Anche il cervello ha le rughe e si formano con l’avanzare degli anni. Ad arrivare a questa conclusione lo studio realizzato dall’Universita’ di Newcastle, nel Regno Unito, in collaborazione con l’Universita’ Federale di Rio de Janeiro, e pubblicato sulla rivista dell’Accademia delle Scienze degli Stati Uniti, Pnas. Obiettivo della ricerca era analizzare come, nel tempo, si modificano le ‘pieghe’ caratteristiche della parte piu’ esterna e superficiale del cervello, la corteccia. Collegando il cambiamento delle pieghe del cervello con l’elasticita’ del tessuto della corteccia cerebrale i ricercatori hanno scoperto che invecchiando, la tensione del tessuto della corteccia sembra diminuire.
Questo effetto è maggiormente evidente nei soggetti malati di Alzheimer. Lo studio chiarisce i meccanismi che influiscono sulle pieghe del cervello e che potrebbero essere utilizzati in futuro per diagnosticare le malattie cerebrali. Yujiang Wang, della Newcastle University, autore principale della ricerca, spiega: “Una delle caratteristiche fondamentali del cervello dei mammiferi sono le scanalature e le pieghe che percorrono tutta la superficie – un po’ come quelle che si trovano sulle noci – ma fino ad ora nessuno e’ stato in grado di misurare queste pieghe in modo coerente“.

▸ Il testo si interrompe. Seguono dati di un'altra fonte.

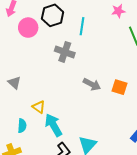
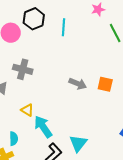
gray cross: (65, 52) -> (23, 69), moved
cyan semicircle: (22, 126) -> (14, 139), moved

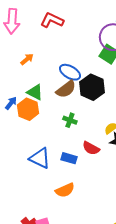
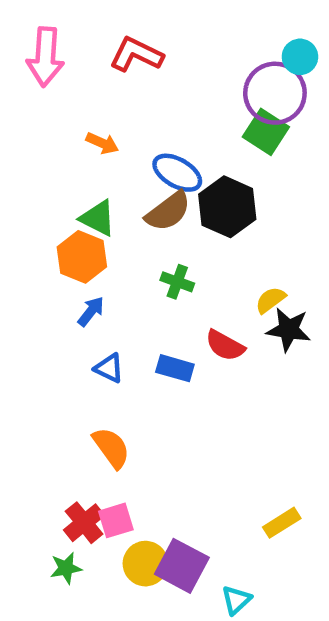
orange arrow: (27, 59) -> (102, 143), moved, turned 64
blue arrow: (11, 103) -> (91, 311), moved
blue triangle: (40, 158) -> (109, 368), size x0.6
orange semicircle: (65, 190) -> (111, 448), moved, turned -102

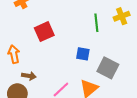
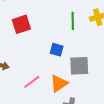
gray square: (108, 68) -> (79, 66), turned -35

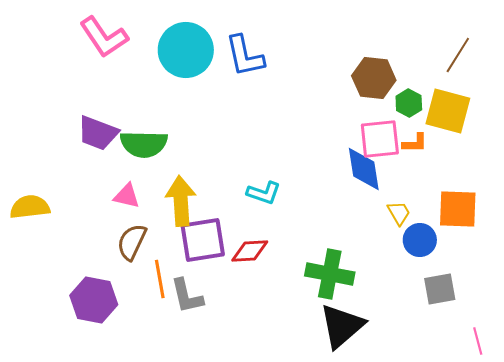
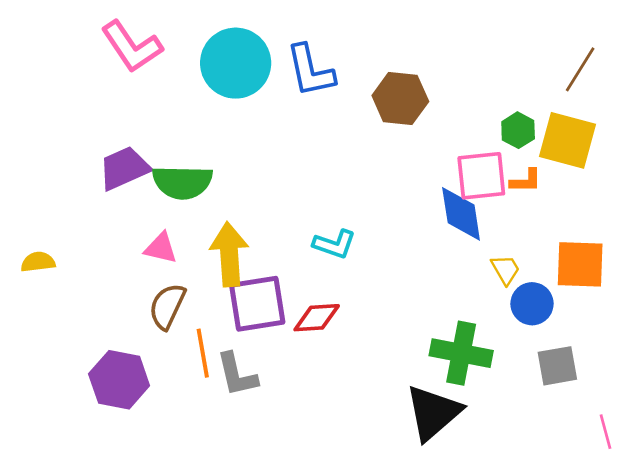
brown hexagon: (374, 78) -> (400, 99), moved
purple trapezoid: (98, 133) -> (124, 168), turned 135
yellow semicircle: (30, 207) -> (38, 262), size x0.7
green cross: (330, 274) -> (461, 353), moved

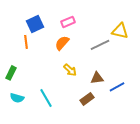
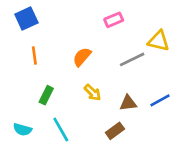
pink rectangle: (68, 22) -> (114, 20), moved
blue square: (35, 24) -> (26, 18), moved
green rectangle: (11, 73) -> (46, 95), moved
blue line: (117, 87) -> (160, 100), moved

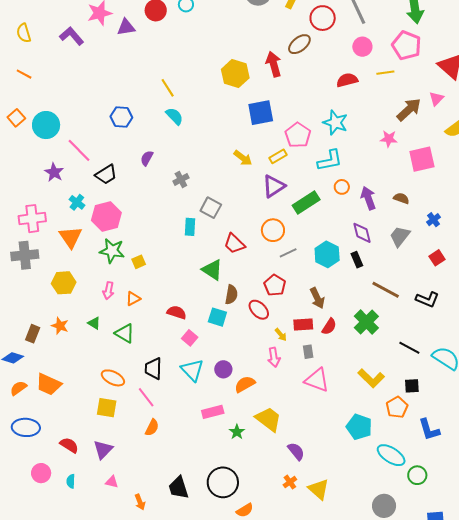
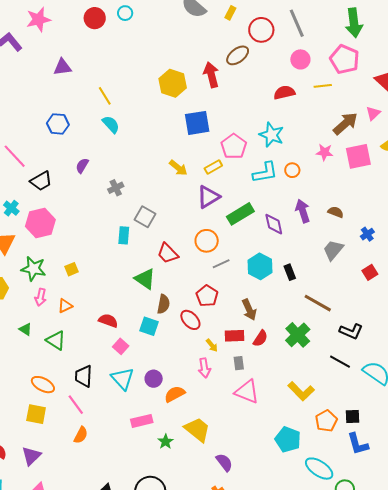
purple triangle: (126, 27) -> (62, 67), moved
pink square: (422, 159) -> (358, 156), moved
orange circle: (342, 187) -> (292, 170), moved
purple diamond: (362, 233) -> (274, 224), moved
green star: (112, 251) -> (33, 269), moved
black L-shape: (427, 299) -> (351, 331), moved
black square: (412, 386) -> (353, 417), moved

“Mappando le ‘rughe’ sul cervello di oltre 1.000 persone – continua il ricercatore – abbiamo dimostrato che il nostro cervello ‘invecchia’ secondo una semplice legge universale. E la tensione all’interno della corteccia diminuisce con eta’“. Inoltre, “in un individuo malato di Alzheimer, questo effetto si osserva in un’eta’ piu’ giovane ed e’ piu’ pronunciato. Il passo successivo sara’ quello di vedere se c’e’ un modo per utilizzare le pieghe come un indicatore precoce della malattia“.